Tous les dossiers pourris
Des coups, il en aura en tout cas pris, depuis son entrée en politique, à 21 ans, comme conseiller communal de Beveren. Président des jeunes socialistes flamands, il quitte, à 28 ans, la campagne où il a grandi dans un milieu ouvrier non politisé pour gagner Bruxelles. Enfant, il allait souvent à la bibliothèque du village, juste pour échapper au calme… Son homosexualité, publiquement déclarée en 2009, le pousse aussi à partir, tant il est difficile d’être gay hors des grands centres urbains. En 2004, il devient ministre de la Mobilité à Bruxelles avant d’intégrer l’exécutif flamand, jusqu’en 2014. Depuis, il s’active à nouveau à Bruxelles. Quatorze ans qu’il est ministre ! Le voilà patron des tunnels en déréliction, des viaducs moribonds et de l’improbable ligne nord du métro. » Tous les dossiers pourris sont pour lui « , concède une députée CDH.

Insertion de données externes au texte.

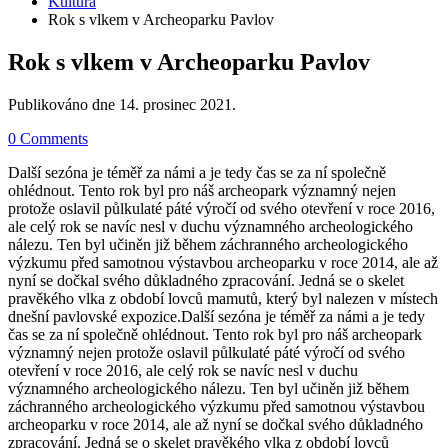
Kultura
Rok s vlkem v Archeoparku Pavlov
Rok s vlkem v Archeoparku Pavlov
Publikováno dne
14. prosinec 2021
.
0 Comments
Další sezóna je téměř za námi a je tedy čas se za ní společně
ohlédnout. Tento rok byl pro náš archeopark významný nejen
protože oslavil půlkulaté páté výročí od svého otevření v roce 2016,
ale celý rok se navíc nesl v duchu významného archeologického
nálezu. Ten byl učiněn již během záchranného archeologického
výzkumu před samotnou výstavbou archeoparku v roce 2014, ale až
nyní se dočkal svého důkladného zpracování. Jedná se o skelet
pravěkého vlka z období lovců mamutů, který byl nalezen v místech
dnešní pavlovské expozice.Další sezóna je téměř za námi a je tedy
čas se za ní společně ohlédnout. Tento rok byl pro náš archeopark
významný nejen protože oslavil půlkulaté páté výročí od svého
otevření v roce 2016, ale celý rok se navíc nesl v duchu
významného archeologického nálezu. Ten byl učiněn již během
záchranného archeologického výzkumu před samotnou výstavbou
archeoparku v roce 2014, ale až nyní se dočkal svého důkladného
zpracování. Jedná se o skelet pravěkého vlka z období lovců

» Il méprise le travail parlementaire, qu’il considère comme un frein « , juge un élu. » Il est cloué à sa fonction de ministre « , tacle un socialiste flamand.

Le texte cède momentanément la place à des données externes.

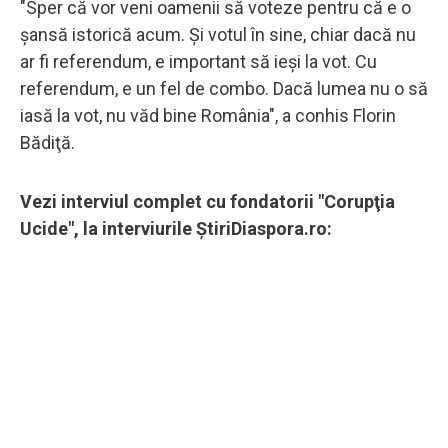
"Sper că vor veni oamenii să voteze pentru că e o
şansă istorică acum. Şi votul în sine, chiar dacă nu
ar fi referendum, e important să ieşi la vot. Cu
referendum, e un fel de combo. Dacă lumea nu o să
iasă la vot, nu văd bine România", a conhis Florin
Bădiţă.
Vezi interviul complet cu fondatorii "Corupţia
Ucide", la interviurile ŞtiriDiaspora.ro:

» J’adore ce que je fais, clame-t-il. On doit parfois rendre les gens heureux pour plus tard. » Il sera bien sûr candidat au prochain scrutin régional. » Je pourrais ne plus être ministre et devenir député « , soutient-il. Personne ne le croit. » Il méprise le travail parlementaire, qu’il considère comme un frein « , juge un élu. » Il est cloué à sa fonction de ministre « , tacle un socialiste flamand.

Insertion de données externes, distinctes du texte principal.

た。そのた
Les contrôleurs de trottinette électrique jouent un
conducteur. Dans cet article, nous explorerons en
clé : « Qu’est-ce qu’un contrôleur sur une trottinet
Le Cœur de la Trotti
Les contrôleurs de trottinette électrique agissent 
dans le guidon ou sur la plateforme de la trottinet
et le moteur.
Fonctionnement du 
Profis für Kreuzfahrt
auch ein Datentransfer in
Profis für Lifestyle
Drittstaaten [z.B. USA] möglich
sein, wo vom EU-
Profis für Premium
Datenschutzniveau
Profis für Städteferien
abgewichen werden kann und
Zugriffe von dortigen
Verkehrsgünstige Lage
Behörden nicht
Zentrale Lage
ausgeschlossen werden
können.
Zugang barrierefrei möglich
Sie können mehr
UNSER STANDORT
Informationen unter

Bien qu’il s’en défende, Pascal Smet clive. Volubile, souriant, séducteur et non dépourvu d’humour, il peut aussi passer pour arrogant. Il a le tutoiement facile, comme les coups de gueule. Obsédé par le souci de convaincre mais beaucoup moins par l’empathie, il n’est pas du genre à demander comment vous allez. » Mais il est sensible à la critique « , nuance le député bruxellois Ecolo Christos Doulkeridis.
Son bilan reste mitigé ? C’est, selon lui, la faute » des autres « . » Il s’occupe de détails, assassine une Open VLD. Il s’intéresse à l’aménagement du rond-point Schuman mais n’a rien fait pour les parkings de dissuasion. Ni pour la place Meiser. Plusieurs de ses projets, comme le tram 71, ont été abandonnés. » » Il y a une réelle évolution des mentalités à Bruxelles, observe Xavier Tackoen, d’Espaces-Mobilité, mais tout prend du temps. » Notamment parce que 80 % des voiries sont communales. Si ça ne tenait qu’à lui, Pascal Smet fusionnerait d’ailleurs les communes, tuant net leur » cloche-merlisme « …
Curieux du monde, il va chercher à l’étranger les idées de demain. D’aucuns voient dans ces fréquents citytrips la confirmation qu’il vit dans un microcosme huppé, au coeur du quartier Dansaert, focalisé sur la culture et les nouvelles technologies. Il s’en moque, repassant en boucle cette phrase tirée de son livre fétiche, Jonathan Livingstone le goéland : » Pour voler à la vitesse de la pensée vers tout lieu existant, il te faut commencer par être convaincu que tu es déjà arrivé à destination. » Pascal Smet y est, déjà.